Wow.  Did Ren & Stimpy (spelling?) meet Salvadore Dali here?  Not something I'd want to look at all the time, but very, very emotionally charged.  And very disturbing.  And interesting...

~BandSmurf


----------



## aftermath (Dec 9, 2004)

I enjoy most of your art actaully  I was on your link there the other day.

 These happened to be my favorite. I really like the colors used. I found amusment in them, whether it's meant to be there... of course i am slightly morbid. 

 I like the eyes one the most. I think it's a brillant idea


----------



## Space Monkey (Dec 9, 2004)

Thanks for the feedback guys!  Like em or hate em, you pretty much confirmed what I wanted to hear with this set.  (There'll be 2 more before the series is complete, but when & what exactly I have no idea...)

The colours were deliberately garish, to make you empathize with the way the character is feeling - especially the most visually offensive combo in the last one, red and green (should never be seen).  And the mordant humour is definitely true, that's the only ingredient from which I never deviate in any of my creative endeavours these days.  

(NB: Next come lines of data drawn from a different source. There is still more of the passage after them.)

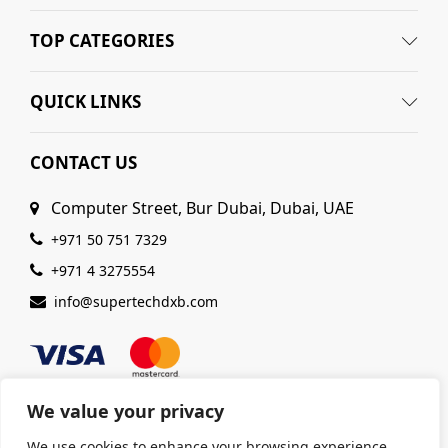
TOP CATEGORIES
QUICK LINKS
CONTACT US
Computer Street, Bur Dubai, Dubai, UAE
+971 50 751 7329
+971 4 3275554
info@supertechdxb.com
We value your privacy
We use cookies to enhance your browsing experience,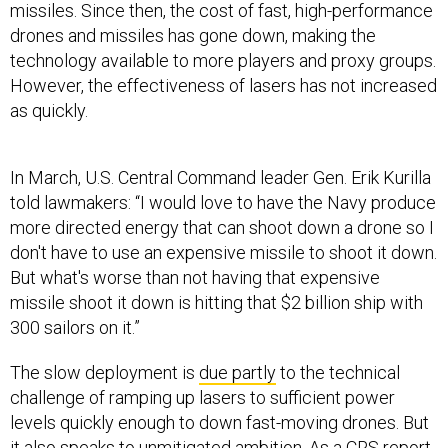
missiles. Since then, the cost of fast, high-performance
drones and missiles has gone down, making the
technology available to more players and proxy groups.
However, the effectiveness of lasers has not increased
as quickly.
In March, U.S. Central Command leader Gen. Erik Kurilla
told lawmakers: “I would love to have the Navy produce
more directed energy that can shoot down a drone so I
don't have to use an expensive missile to shoot it down.
But what's worse than not having that expensive
missile shoot it down is hitting that $2 billion ship with
300 sailors on it.”
The slow deployment is
due partly
to the technical
challenge of ramping up lasers to sufficient power
levels quickly enough to down fast-moving drones. But
it also speaks to unmitigated ambition. As a CRS report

I love the work of Munch and Robert Crumb, so thanks for that Knivesout - made my day for sure; I love any art that evokes a reaction, good or bad, and I got that here.  And Bandsmurf - Ren and Stimpy meets Dali!  That's awesome, I wanna quote that someday in a sales pitch!

And thanx Aftermath too - I wonder if there's a connection between the people who like this stuff and people who like extreme/dark/moody music...


----------